EXERCISE BRIEF =
Search the data for the string "Priority" and extract every line where it appears.

Saved data entries:

:::

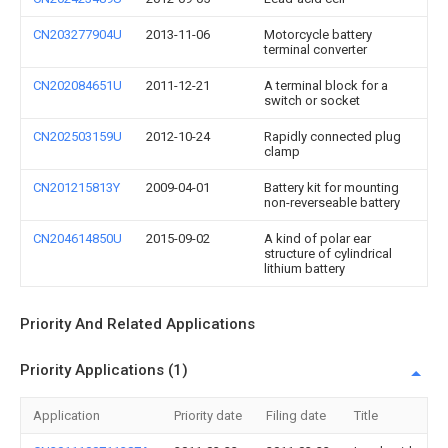
CN203277904U
2013-11-06
Motorcycle battery
terminal converter
CN202084651U
2011-12-21
A terminal block for a
switch or socket
CN202503159U
2012-10-24
Rapidly connected plug
clamp
CN201215813Y
2009-04-01
Battery kit for mounting
non-reverseable battery
CN204614850U
2015-09-02
A kind of polar ear
structure of cylindrical
lithium battery
Priority And Related Applications
Priority Applications (1)
Application
Priority date
Filing date
Title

:::

WRITTEN ANSWER =
Priority And Related Applications
Priority Applications (1)
Priority date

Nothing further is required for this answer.